Jeff Dunn
News Editor
dunnja@plu.edu

     “Save KPLU!” and “Not for Sale!” were chants heard in Red Square and all over upper campus last Thursday, Dec. 3, as students, faculty, staff and listeners of KPLU rallied and marched to protest the sale of KPLU.

     President Thomas Krise reiterated that Pacific Lutheran University is in fine financial state in an open letter to the PLU community. However, the sale of the beloved radio station KPLU to KUOW has left many wondering about the possible financial reasons behind the sale.

     In that same letter, Krise called the sale a “strategic decision based on careful analysis of the future of radio and a concern about how best to sustain public media in the region for as long as possible.” He writes that the 2015-2016 enrollment is above expectations, but in an email shared with The Seattle Times, it’s stated that first-year enrollment fell 22 percent since 2011. He also announced a 2.5 percent increase across the board for all wage and salary employees.

     Not to mention, Standard and Poor’s bond rating status of PLU has fallen from BBB to BBB-, calling the outlook for our future “negative.”

     “KPLU has over 430,000 listeners every week. By combining KPLU and KUOW, you’re not actually saving money,” said junior Zoe Velie, who organized the rally. “Instead, you’ll be making KUOW pay for more because it pays based on listenership.”

     The KPLU Advisory Board unanimously voted Nov. 12 to oppose the sale of the station to KUOW, calling the confidentiality of the sale “disappointing.”

     “KPLU has recently had one of their most successful fiscal years yet, gathering nearly $50,000 at their last fund drive,” Velie said on the Facebook event page for the rally. “The station is in no way struggling financially, or in popularity.”

     KPLU will end this year $389,000 in the black, according to KPLU general manager Joey Cohn.

      “Only $30,000 per year goes from PLU to KPLU, it’s mostly sustained by donors,” Velie said. “Most other NPR stations affiliated with schools pay at least $200,000 per year.”

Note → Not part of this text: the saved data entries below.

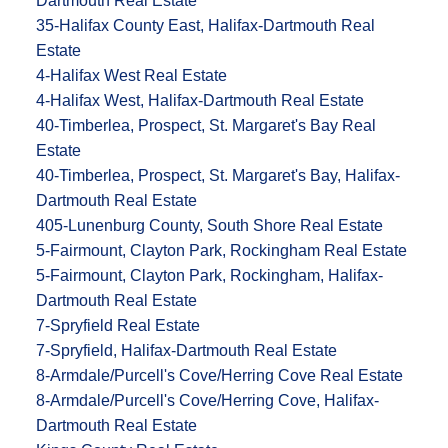
Dartmouth Real Estate
35-Halifax County East, Halifax-Dartmouth Real
Estate
4-Halifax West Real Estate
4-Halifax West, Halifax-Dartmouth Real Estate
40-Timberlea, Prospect, St. Margaret's Bay Real
Estate
40-Timberlea, Prospect, St. Margaret's Bay, Halifax-
Dartmouth Real Estate
405-Lunenburg County, South Shore Real Estate
5-Fairmount, Clayton Park, Rockingham Real Estate
5-Fairmount, Clayton Park, Rockingham, Halifax-
Dartmouth Real Estate
7-Spryfield Real Estate
7-Spryfield, Halifax-Dartmouth Real Estate
8-Armdale/Purcell's Cove/Herring Cove Real Estate
8-Armdale/Purcell's Cove/Herring Cove, Halifax-
Dartmouth Real Estate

      The President said he will “listen to the protesters’ concerns, and will continue to hold individual meetings and constructive forums for dialogue just as he has since the news was announced on Nov. 11.” Since then, he has held multiple open meetings on campus for students, staff, and faculty to come in and discuss the sale with him.

     Krise clarified  the reasons behind the sale in a meeting with Mast Media on Dec. 8.

      “The two problems are that [KPLU] is a seriously declining asset to the university that is a drag on the ability of the university to do its primary mission, and the other thing is the survivability of public radio in our region.”

     “We really have thought of every action and every argument,” Krise said. “If you can find a way to solve these two problems in any other way, I’d love to hear it.”

     “I’m hoping this will raise people’s awareness,” said sophomore Lyndi Knox at the protest. “Hopefully, if we get more of the campus and the community involved, President Krise will have to take notice.”

      Velie encourages supporters to sign the change.org petition to appeal to the Federal Communications Committee to reject the sale of the station. It currently sits at just over 1,000 supporters.